**Problem requirements**.
A verbatim transcript of the data that follows, free of images, is the expected result.

[Items listed in a dataset]
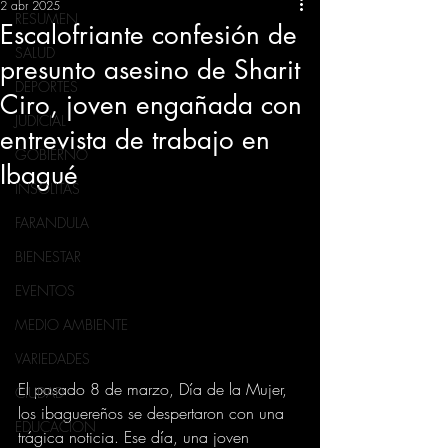
2 abr 2025
RESUMEN
Escalofriante confesión de
SALUD
presunto asesino de Sharit
DEPORTES
Ciro, joven engañada con
JUDICIAL
entrevista de trabajo en
GOBIERNO
Ibagué
INSÓLITAS
FARANDULA
BIENESTAR
EVENTOS
MEDIO AMBIENTE
VARIEDADES
El pasado 8 de marzo, Día de la Mujer, 
CIUDAD
los ibaguereños se despertaron con una 
EDUCACION
trágica noticia. Ese día, una joven 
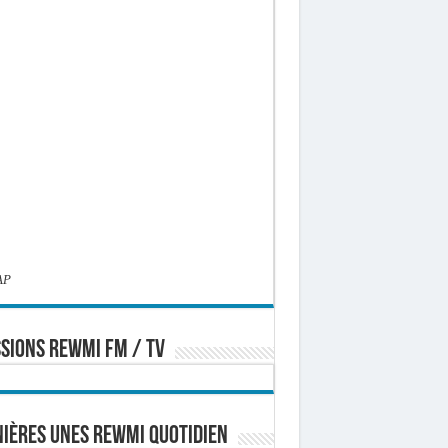
AP
SIONS REWMI FM / TV
ières Unes Rewmi Quotidien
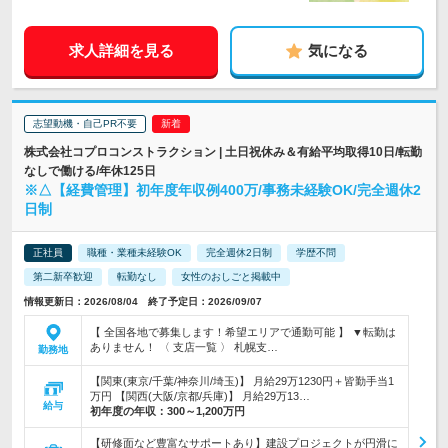
求人詳細を見る
気になる
志望動機・自己PR不要
株式会社コプロコンストラクション | 土日祝休み＆有給平均取得10日/転勤
なしで働ける/年休125日
※△【経費管理】初年度年収例400万/事務未経験OK/完全週休2
日制
正社員
職種・業種未経験OK
完全週休2日制
学歴不問
第二新卒歓迎
転勤なし
女性のおしごと掲載中
情報更新日：2026/08/04 終了予定日：2026/09/07
【 全国各地で募集します！希望エリアで通勤可能 】 ▼転勤は
ありません！ 〈 支店一覧 〉 札幌支…
勤務地
【関東(東京/千葉/神奈川/埼玉)】 月給29万1230円＋皆勤手当1
万円 【関西(大阪/京都/兵庫)】 月給29万13…
給与
初年度の年収：
300～1,200万円
【研修面など豊富なサポートあり】建設プロジェクトが円滑に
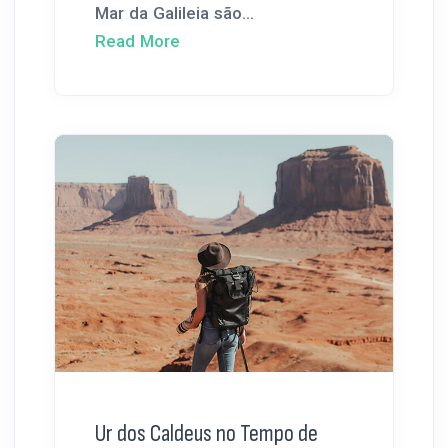
Mar da Galileia são...
Read More
Ur dos Caldeus no Tempo de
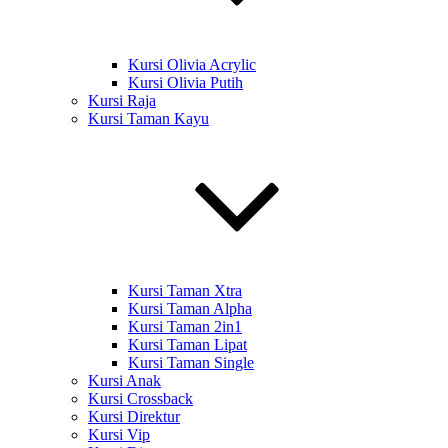
Kursi Olivia Acrylic
Kursi Olivia Putih
Kursi Raja
Kursi Taman Kayu
Kursi Taman Xtra
Kursi Taman Alpha
Kursi Taman 2in1
Kursi Taman Lipat
Kursi Taman Single
Kursi Anak
Kursi Crossback
Kursi Direktur
Kursi Vip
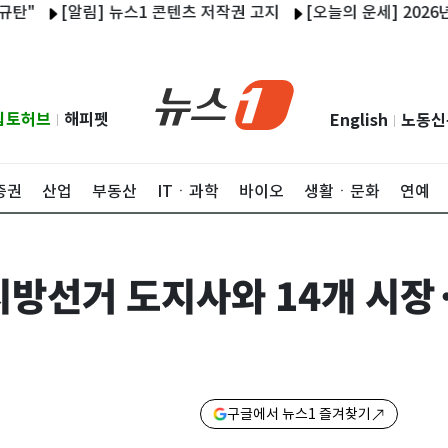
[알림] 뉴스1 콘텐츠 저작권 고지
[오늘의 운세] 2026년 8월 
립토허브
해피펫
English
노동신
|
|
증권
산업
부동산
ITㆍ과학
바이오
생활ㆍ문화
연예
지방선거 도지사와 14개 시장
구글에서 뉴스1 즐겨찾기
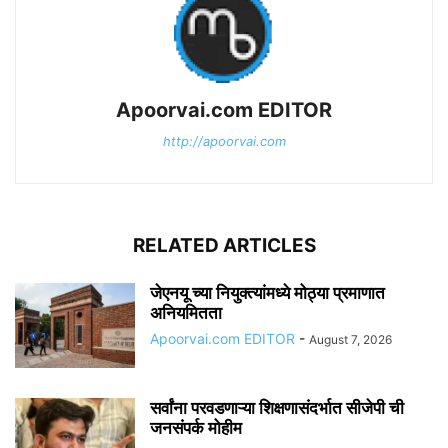
Apoorvai.com EDITOR
http://apoorvai.com
RELATED ARTICLES
जेएनयू च्या नियुक्त्यांमध्ये मोठ्या प्रमाणात
अनियमितता
Apoorvai.com EDITOR
-
August 7, 2026
सर्वांना परवडणाऱ्या शिक्षणासंदर्भात सीजेपी ची
जनसंपर्क मोहीम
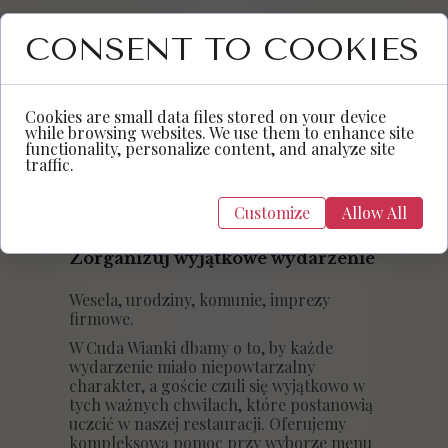
CONSENT TO COOKIES
Cookies are small data files stored on your device
while browsing websites. We use them to enhance site
functionality, personalize content, and analyze site
traffic.
Customize
Allow All
Zorganizuj wyjątkowe wydarzenie
Wesela, urodziny, komunie, imprezy
firmowe.
W Cuda Wianki dbamy o to, by każde
wydarzenie miało niepowtarzalny
charakter, a goście czuli się wyjątkowo w
tych ważnych chwilach, które postanowią
uczcić w naszej restauracji. Oferujemy
kompleksową pomoc przy wyborze menu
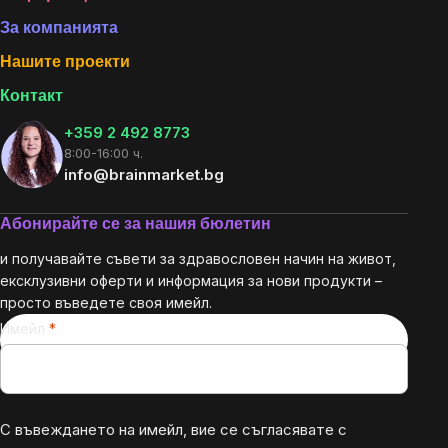
Footer
За компанията
Нашите проекти
Контакт
+359 2 492 8773
8:00-16:00 ч.
info@brainmarket.bg
Абонирайте се за нашия бюлетин
и получавайте съвети за здравословен начин на живот,
ексклузивни оферти и информация за нови продукти –
просто въведете своя имейл.
Имейл
С въвеждането на имейл, вие се съгласявате с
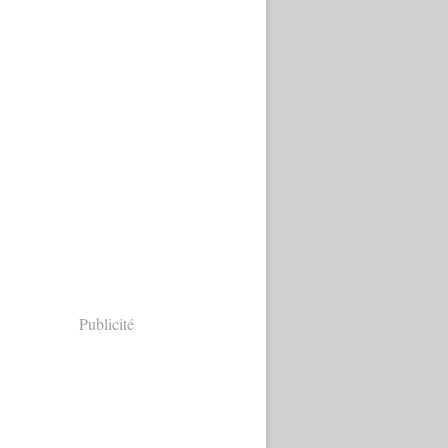
Publicité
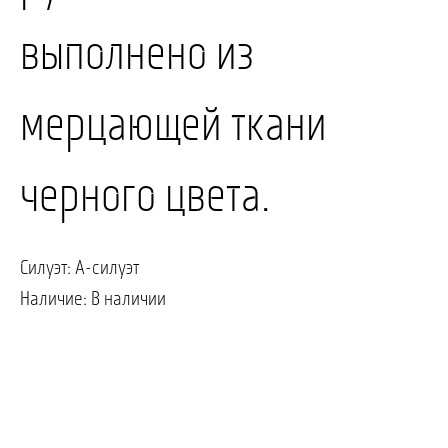
выполнено из
ПОЗВОНИТЬ
ЗАПИСАТЬСЯ
мерцающей ткани
черного цвета.
Силуэт: А-силуэт
Наличие: В наличии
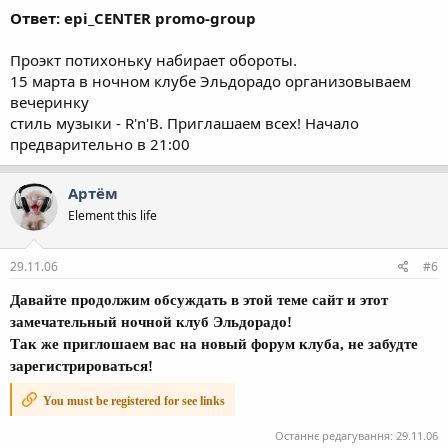
Ответ: epi_CENTER promo-group
Проэкт потихоньку набирает обороты.
15 марта в ночном клубе Эльдорадо организовываем
вечеринку
стиль музыки - R'n'B. Приглашаем всех! Начало
предварительно в 21:00
Артём
Element this life
29.11.06
#6
Давайте продолжим обсуждать в этой теме сайт и этот
замечательный ночной клуб Эльдорадо!
Так же приглошаем вас на новый форум клуба, не забудте
зарегистрироваться!
You must be registered for see links
Останнє редагування:
29.11.06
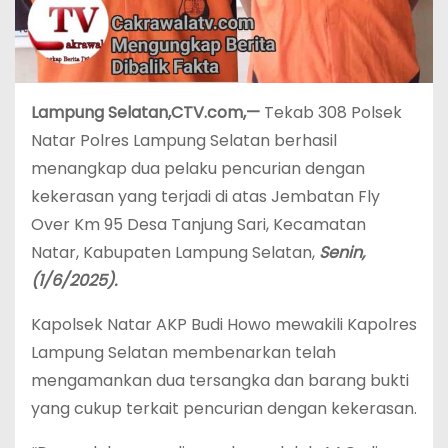
Lampung Selatan,CTV.com,—
Tekab 308 Polsek
Natar Polres Lampung Selatan berhasil
menangkap dua pelaku pencurian dengan
kekerasan yang terjadi di atas Jembatan Fly
Over Km 95 Desa Tanjung Sari, Kecamatan
Natar, Kabupaten Lampung Selatan,
Senin,
(1/6/2025).
Kapolsek Natar AKP Budi Howo mewakili Kapolres
Lampung Selatan membenarkan telah
mengamankan dua tersangka dan barang bukti
yang cukup terkait pencurian dengan kekerasan.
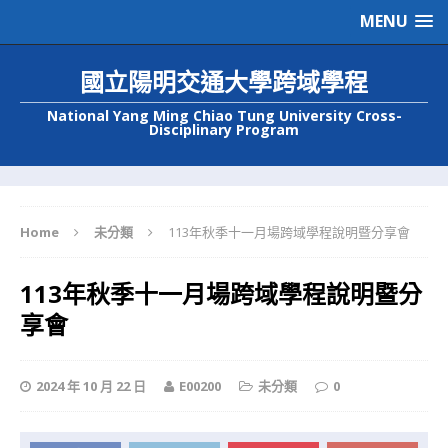
MENU
國立陽明交通大學跨域學程
National Yang Ming Chiao Tung University Cross-
Disciplinary Program
Home
未分類
113年秋季十一月場跨域學程說明暨分享會
113年秋季十一月場跨域學程說明暨分
享會
2024 年 10 月 22 日
E00200
未分類
0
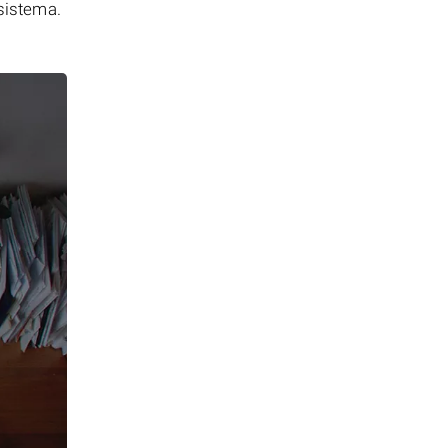
 sistema.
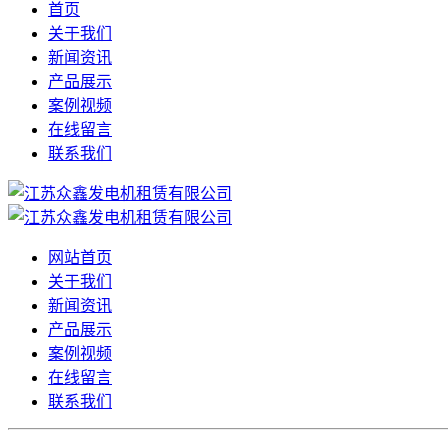
首页
关于我们
新闻资讯
产品展示
案例视频
在线留言
联系我们
网站首页
关于我们
新闻资讯
产品展示
案例视频
在线留言
联系我们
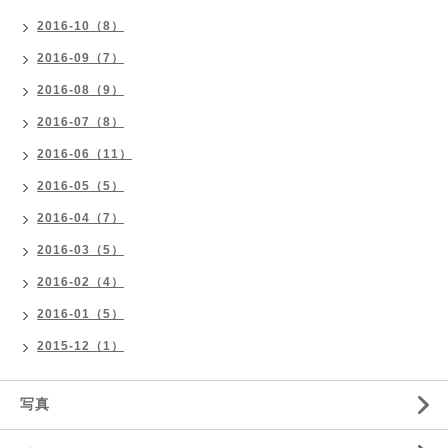
2016-10（8）
2016-09（7）
2016-08（9）
2016-07（8）
2016-06（11）
2016-05（5）
2016-04（7）
2016-03（5）
2016-02（4）
2016-01（5）
2015-12（1）
写真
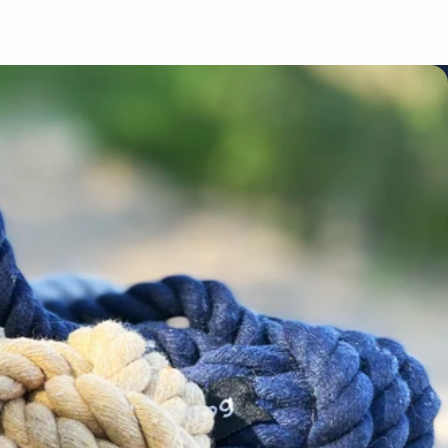
twittern
pinnen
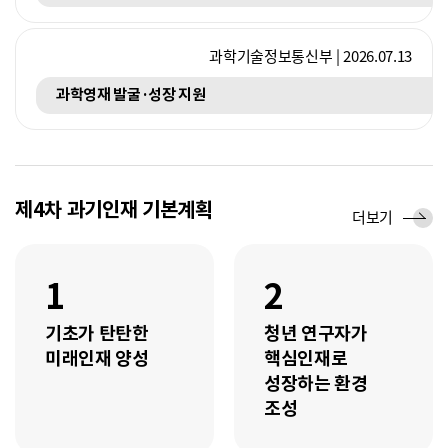
과학기술정보통신부 | 2026.07.13
과학영재 발굴·성장 지원
제4차 과기인재 기본계획
세
더보기
부
추
진
1
2
과
제
기초가 탄탄한
청년 연구자가
미래인재 양성
핵심인재로
성장하는 환경
조성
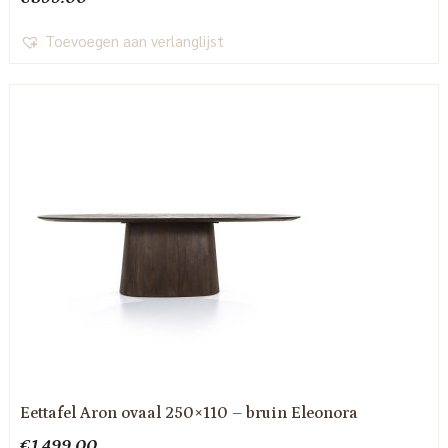
Toevoegen aan verlanglijst
Eettafel Aron ovaal 250×110 – bruin Eleonora
€
1,499.00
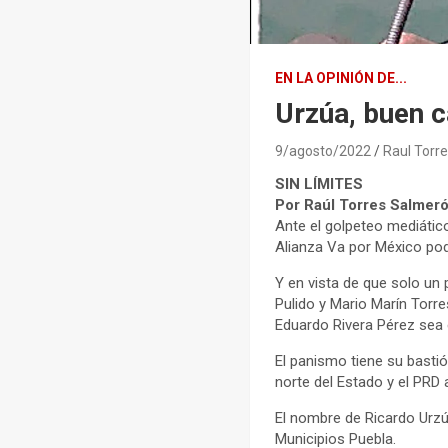
EN LA OPINIÓN DE...
Urzúa, buen c
9/agosto/2022
Raul Torr
SIN LÍMITES
Por Raúl Torres Salmer
Ante el golpeteo mediático
Alianza Va por México podr
Y en vista de que solo un
Pulido y Mario Marín Torre
Eduardo Rivera Pérez sea e
El panismo tiene su basti
norte del Estado y el PRD
El nombre de Ricardo Urzú
Municipios Puebla.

**Output**.
2 abr 2025
RESUMEN
Escalofriante confesión de
SALUD
presunto asesino de Sharit
DEPORTES
Ciro, joven engañada con
JUDICIAL
entrevista de trabajo en
GOBIERNO
Ibagué
INSÓLITAS
FARANDULA
BIENESTAR
EVENTOS
MEDIO AMBIENTE
VARIEDADES
El pasado 8 de marzo, Día de la Mujer, 
CIUDAD
los ibaguereños se despertaron con una 
EDUCACION
trágica noticia. Ese día, una joven 
AP
SIONS REWMI FM / TV
ières Unes Rewmi Quotidien
求人詳細を見る
気になる
志望動機・自己PR不要
株式会社コプロコンストラクション | 土日祝休み＆有給平均取得10日/転勤
なしで働ける/年休125日
※△【経費管理】初年度年収例400万/事務未経験OK/完全週休2
日制
正社員
職種・業種未経験OK
完全週休2日制
学歴不問
第二新卒歓迎
転勤なし
女性のおしごと掲載中
情報更新日：2026/08/04 終了予定日：2026/09/07
【 全国各地で募集します！希望エリアで通勤可能 】 ▼転勤は
ありません！ 〈 支店一覧 〉 札幌支…
勤務地
【関東(東京/千葉/神奈川/埼玉)】 月給29万1230円＋皆勤手当1
万円 【関西(大阪/京都/兵庫)】 月給29万13…
給与
初年度の年収：
300～1,200万円
【研修面など豊富なサポートあり】建設プロジェクトが円滑に
Mar da Galileia são...
Read More
Ur dos Caldeus no Tempo de
Kursi Olivia Acrylic
Kursi Olivia Putih
Kursi Raja
Kursi Taman Kayu
Kursi Taman Xtra
Kursi Taman Alpha
Kursi Taman 2in1
Kursi Taman Lipat
Kursi Taman Single
Kursi Anak
Kursi Crossback
Kursi Direktur
Kursi Vip
[알림] 뉴스1 콘텐츠 저작권 고지
[오늘의 운세] 2026년 8월 
립토허브
해피펫
English
노동신
|
|
증권
산업
부동산
ITㆍ과학
바이오
생활ㆍ문화
연예
지방선거 도지사와 14개 시장
구글에서 뉴스1 즐겨찾기
Apoorvai.com EDITOR
http://apoorvai.com
RELATED ARTICLES
जेएनयू च्या नियुक्त्यांमध्ये मोठ्या प्रमाणात
अनियमितता
Apoorvai.com EDITOR
-
August 7, 2026
सर्वांना परवडणाऱ्या शिक्षणासंदर्भात सीजेपी ची
जनसंपर्क मोहीम
CONSENT TO COOKIES
Cookies are small data files stored on your device
while browsing websites. We use them to enhance site
functionality, personalize content, and analyze site
traffic.
Customize
Allow All
Zorganizuj wyjątkowe wydarzenie
Wesela, urodziny, komunie, imprezy
firmowe.
W Cuda Wianki dbamy o to, by każde
wydarzenie miało niepowtarzalny
charakter, a goście czuli się wyjątkowo w
tych ważnych chwilach, które postanowią
uczcić w naszej restauracji. Oferujemy
kompleksową pomoc przy wyborze menu
Footer
За компанията
Нашите проекти
Контакт
+359 2 492 8773
8:00-16:00 ч.
info@brainmarket.bg
Абонирайте се за нашия бюлетин
и получавайте съвети за здравословен начин на живот,
ексклузивни оферти и информация за нови продукти –
просто въведете своя имейл.
Имейл
С въвеждането на имейл, вие се съгласявате с
Publicité
выполнено из
ПОЗВОНИТЬ
ЗАПИСАТЬСЯ
мерцающей ткани
черного цвета.
Силуэт: А-силуэт
Наличие: В наличии
Ответ: epi_CENTER promo-group
Проэкт потихоньку набирает обороты.
15 марта в ночном клубе Эльдорадо организовываем
вечеринку
стиль музыки - R'n'B. Приглашаем всех! Начало
предварительно в 21:00
Артём
Element this life
29.11.06
#6
Давайте продолжим обсуждать в этой теме сайт и этот
замечательный ночной клуб Эльдорадо!
Так же приглошаем вас на новый форум клуба, не забудте
зарегистрироваться!
You must be registered for see links
Останнє редагування:
29.11.06
Lampung Selatan,CTV.com,—
Tekab 308 Polsek
Natar Polres Lampung Selatan berhasil
menangkap dua pelaku pencurian dengan
kekerasan yang terjadi di atas Jembatan Fly
Over Km 95 Desa Tanjung Sari, Kecamatan
Natar, Kabupaten Lampung Selatan,
Senin,
(1/6/2025).
Kapolsek Natar AKP Budi Howo mewakili Kapolres
Lampung Selatan membenarkan telah
mengamankan dua tersangka dan barang bukti
yang cukup terkait pencurian dengan kekerasan.
MENU
國立陽明交通大學跨域學程
National Yang Ming Chiao Tung University Cross-
Disciplinary Program
Home
未分類
113年秋季十一月場跨域學程說明暨分享會
113年秋季十一月場跨域學程說明暨分
享會
2024 年 10 月 22 日
E00200
未分類
0
 sistema.
首页
关于我们
新闻资讯
产品展示
案例视频
在线留言
联系我们
网站首页
关于我们
新闻资讯
产品展示
案例视频
在线留言
联系我们
2016-10（8）
2016-09（7）
2016-08（9）
2016-07（8）
2016-06（11）
2016-05（5）
2016-04（7）
2016-03（5）
2016-02（4）
2016-01（5）
2015-12（1）
写真
twittern
pinnen
과학기술정보통신부 | 2026.07.13
과학영재 발굴·성장 지원
제4차 과기인재 기본계획
세
더보기
부
추
진
1
2
과
제
기초가 탄탄한
청년 연구자가
미래인재 양성
핵심인재로
성장하는 환경
조성
Toevoegen aan verlanglijst
Eettafel Aron ovaal 250×110 – bruin Eleonora
€
1,499.00
EN LA OPINIÓN DE...
Urzúa, buen c
9/agosto/2022
Raul Torr
SIN LÍMITES
Por Raúl Torres Salmer
Ante el golpeteo mediático
Alianza Va por México podr
Y en vista de que solo un
Pulido y Mario Marín Torre
Eduardo Rivera Pérez sea e
El panismo tiene su basti
norte del Estado y el PRD
El nombre de Ricardo Urzú
Municipios Puebla.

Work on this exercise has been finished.